On the final day of Bike Month, The League of American Bicyclists announced 2023’s Bicycle Friendly Community awards. The League gives these to cities and towns based on their infrastructure, policies, culture, and other factors. The awards come in several levels: platinum, gold, silver, and bronze. Of the 45 towns awarded this year, eight received upgrades from their previous levels and one was brand new. The others renewed their existing level.
My own city, Columbus Georgia, was on this year’s list and renewed its Bronze level. Columbus has been Bronze since 2014, and many of us had hoped for an upgrade to Silver. We’ve built a huge amount of infrastructure in the past several years and strengthened our local bike culture, so it seemed fair to recognize that with an upgraded BFC status. The Bike League does not disclose their exact reasons for every award given, but they did raise their standards last year, which likely contributed to us receiving only a renewal rather than an upgrade.

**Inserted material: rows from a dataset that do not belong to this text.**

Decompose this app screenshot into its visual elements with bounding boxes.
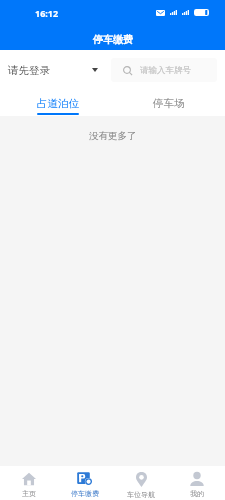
staticText: 停车场 <box>153 97 185 110</box>
button[interactable]: 占道泊位 <box>20 94 96 116</box>
staticText: 请输入车牌号 <box>140 65 191 76</box>
staticText: 我的 <box>190 489 204 498</box>
button[interactable]: 请输入车牌号 <box>111 58 217 82</box>
button[interactable]: 车位导航 <box>113 466 169 500</box>
staticText: 没有更多了 <box>89 130 137 142</box>
staticText: 占道泊位 <box>37 97 79 110</box>
staticText: 主页 <box>22 489 36 498</box>
button[interactable]: 停车场 <box>131 94 207 116</box>
staticText: 请先登录 <box>8 64 50 77</box>
button[interactable]: 我的 <box>169 466 225 500</box>
staticText: 16:12 <box>35 7 59 19</box>
staticText: 停车缴费 <box>71 489 99 498</box>
staticText: 停车缴费 <box>93 33 133 46</box>
staticText: 车位导航 <box>127 490 155 499</box>
button[interactable]: 请先登录 <box>4 58 102 82</box>
button[interactable]: 停车缴费 <box>57 466 113 500</box>
button[interactable]: 主页 <box>0 466 57 500</box>
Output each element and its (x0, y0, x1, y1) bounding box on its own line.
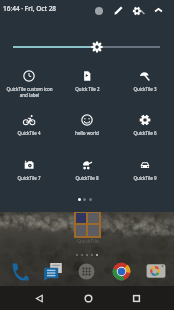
button[interactable]: Camera (145, 260, 167, 282)
staticText: QuickTile 3 (133, 86, 157, 92)
button[interactable]: QuickTile custom icon and label (0, 54, 58, 98)
staticText: 16:44 · Fri, Oct 28 (3, 4, 57, 13)
button[interactable]: All apps (75, 260, 97, 282)
button[interactable]: QuickTile 4 (0, 98, 58, 142)
button[interactable]: QuickTile 9 (116, 143, 174, 187)
button[interactable]: Quick Tile 2 (58, 54, 116, 98)
button[interactable]: QuickTile 3 (116, 54, 174, 98)
staticText: QuickTile (77, 238, 99, 245)
button[interactable]: hello world (58, 98, 116, 142)
button[interactable]: Settings (129, 2, 146, 19)
staticText: QuickTile 9 (133, 175, 157, 181)
staticText: QuickTile 4 (17, 130, 41, 136)
button[interactable]: Home (78, 288, 98, 308)
staticText: QuickTile custom icon and label (6, 86, 53, 98)
button[interactable]: QuickTile 8 (58, 143, 116, 187)
staticText: QuickTile 7 (17, 175, 41, 181)
button[interactable]: Chrome (110, 260, 132, 282)
button[interactable]: QuickTile 6 (116, 98, 174, 142)
button[interactable]: User (91, 3, 106, 18)
button[interactable]: QuickTile 7 (0, 143, 58, 187)
staticText: QuickTile 8 (75, 175, 99, 181)
button[interactable]: Collapse (151, 3, 166, 18)
button[interactable]: Back (29, 288, 49, 308)
staticText: Quick Tile 2 (75, 86, 100, 92)
button[interactable]: Edit (111, 3, 126, 18)
button[interactable]: Recents (126, 288, 146, 308)
button[interactable]: Brightness (0, 39, 174, 55)
staticText: QuickTile 6 (133, 130, 157, 136)
staticText: hello world (75, 130, 99, 136)
button[interactable]: QuickTile app (76, 213, 99, 236)
button[interactable]: Phone (8, 260, 30, 282)
button[interactable]: Messages (42, 260, 64, 282)
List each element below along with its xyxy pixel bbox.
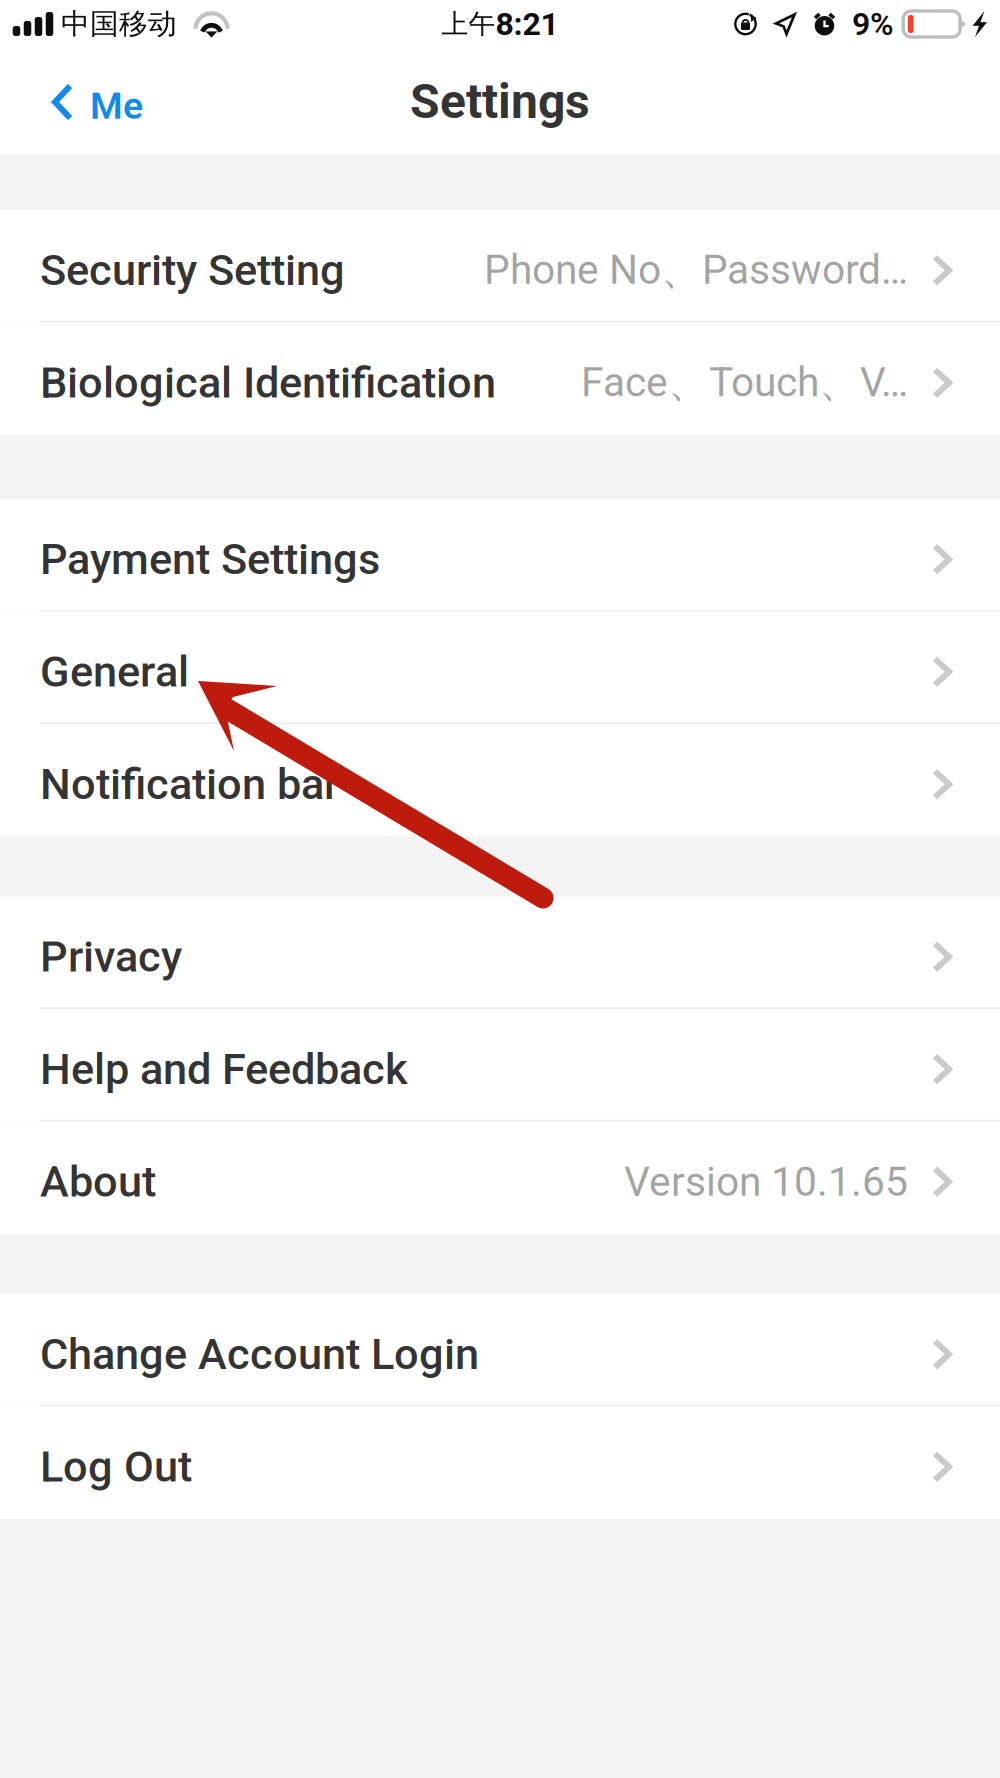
staticText: Notification bar [40,759,339,810]
staticText: Biological Identification [40,357,496,408]
staticText: Face、Touch、V… [581,357,908,408]
staticText: General [40,646,189,697]
button[interactable]: General [0,612,1000,724]
staticText: About [40,1156,156,1207]
staticText: Log Out [40,1441,192,1492]
staticText: Payment Settings [40,534,380,585]
staticText: Change Account Login [40,1329,479,1380]
staticText: 8:21 [496,5,558,43]
button[interactable]: About [0,1122,1000,1234]
button[interactable]: Help and Feedback [0,1009,1000,1122]
staticText: 中国移动 [61,6,177,42]
button[interactable]: Log Out [0,1406,1000,1519]
staticText: Security Setting [40,245,345,296]
staticText: Me [90,84,143,128]
staticText: 上午 [442,7,496,41]
button[interactable]: Security Setting [0,210,1000,322]
button[interactable]: Change Account Login [0,1294,1000,1406]
staticText: Privacy [40,931,182,982]
button[interactable]: Biological Identification [0,322,1000,435]
staticText: 9% [852,5,894,43]
button[interactable]: Me [0,60,167,154]
staticText: Phone No、Password… [484,245,908,296]
button[interactable]: Privacy [0,896,1000,1009]
staticText: Version 10.1.65 [624,1158,908,1206]
staticText: Settings [410,73,590,130]
button[interactable]: Notification bar [0,724,1000,836]
staticText: Help and Feedback [40,1044,408,1095]
button[interactable]: Payment Settings [0,499,1000,612]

But higher standards also means that Bronze is worth more now. The state of Georgia is home to twelve Bicycle Friendly Communities, and they are all Bronze except for one Silver, Decatur. Many of our fellow Bronze recipients have great bicycle infrastructure and culture, so we are in good company. Hopefully, by the time we’re up for recertification in 2027, we’ll make the cut for Silver.
Southeastern states overall remain highly dependent on the federal interstate expansion and car culture boom that began in the mid 20th century, which has kept most local, human-scale transportation options from flourishing. Georgia’s overall Bicycle Friendly state rank is 24, which puts us just above the national average. All things considered, that’s something to celebrate.